Wall Street finance executives who were thinking of plunging some of their company’s cash reserves into Bitcoin got a heat check this week.
Chief financial officers, not generally known as a risk-loving bunch, watched Bitcoin sink more than 25% in a 24-hour period starting Sunday. Burning a hole of that size in the corporate rainy day fund would amount to a career-ending wipeout at virtually any S&P 500 firm.
Yet the cryptocurrency’s 300% rally last year was hard to ignore, and a few companies dived in. MicroStrategy Inc. invested $425 million of its $500 million cash into Bitcoin. In October Square Inc., headed by longtime crypto advocate Jack Dorsey, announced that it converted about $50 million of its total assets as of the second quarter of 2020 into the token. Proselytizers like Bill Miller of Miller Value Partners said this was just the start of what was sure to be a trend across Main Street.
Now that Bitcoin’s famed volatility has reared again, the prospects that the cryptocurrency would become a regular part of corporate treasuries — never very good — look all but dead.
“It would be a red flag for investors if a corporation bought financial assets for speculation purposes unrelated to their core business,” said Michael O’Rourke, chief market strategist at JonesTrading.
MicroStrategy’s Michael Saylor, among the first to put cash into the cryptocurrency, said in September that the Federal Reserve’s relaxing of its inflation policy helped convince him to invest the enterprise-software maker’s reserves.
In December, Saylor, an outspoken advocate of Bitcoin, plowed another $650 million of his company’s cash, raised through convertible senior notes, into the coin. That brought MicroStrategy’s holdings to approximately 70,470 Bitcoins, worth about $2.5 billion as of Friday.
Bitcoin’s recent pullback doesn’t seem to have derailed Saylor’s strategy. In a Twitter post Tuesday, he promoted his company’s “accelerated course in #Bitcoin strategy” webinar.
On Feb 3 & 4, @MicroStrategy will host Bitcoin for Corporations. Join our officers, industry luminaries & strategic vendors for a free, online, accelerated course in #Bitcoin strategy & tactics to grow your company & create shareholder value.https://t.co/dHYPyWGxbo
— Michael Saylor (@michael_saylor) January 12, 2021
In December, Tesla Inc.’s Elon Musk inquired about converting “large transactions” of the electric-car maker balance sheet into the coin. However, industry experts warn against the tactic.

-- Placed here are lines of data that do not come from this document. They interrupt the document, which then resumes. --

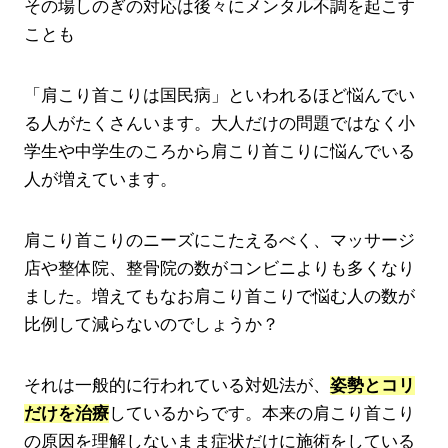
その場しのぎの対応は後々にメンタル不調を起こす
ことも
肩こり首こりは国民病
といわれるほど悩んでい
る人がたくさんいます。大人だけの問題ではなく小
学生や中学生のころから肩こり首こりに悩んでいる
人が増えています。
肩こり首こりのニーズにこたえるべく、マッサージ
店や整体院、整骨院の数がコンビニよりも多くなり
ました。増えてもなお肩こり首こりで悩む人の数が
比例して減らないのでしょうか？
それは一般的に行われている対処法が、
姿勢とコリ
だけを治療
しているからです。本来の肩こり首こり
の原因を理解しないまま症状だけに施術をしている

“It’s a high-risk, high-reward strategy,” said Robert Willens, an adjunct professor at Columbia Business School. “It might not be the greatest idea for a company to put most of its cash and cash items into an asset like that,” he said. “If Bitcoin preforms poorly, it’s not going to have enough to finance its working capital requirements.”
Bitcoin’s price volatility isn’t its only risk. The coins are vulnerable to hackers, fraud and forgotten passwords, though institutional investors use custodial services to reduce those dangers. And the incoming administration of President-elect Joe Biden could mean more scrutiny and tighter regulations.
And certain industries, such as financials and utilities have disclosure requirements or covenants that could make it even more difficult to add Bitcoin to their balance sheets, according to Howard Silverblatt, senior index analyst at S&P Dow Jones.
“On a bank, can you imagine a bank — we’re not talking about an investment in a company but just holding the Bitcoin itself — how they’d have to show the risk back to the Fed? How do they do that?” he said. “Can you imagine Jamie Dimon’s blood pressure?”
Still, there are plenty of Bitcoin bulls. Scott Minerd of Guggenheim Investments recently said it could grow to be worth $400,000. JPMorgan Chase & Co. said Bitcoin has the long-term potential of reaching $146,000. Projections like these only add to fears of missing out on the boom.
“Is it a smart strategy? It could be,” Willens said about CFOs investing reserves in cryptocurrencies. “But, of course, if it’s not, it would become something that could threaten the very existence of a corporation.”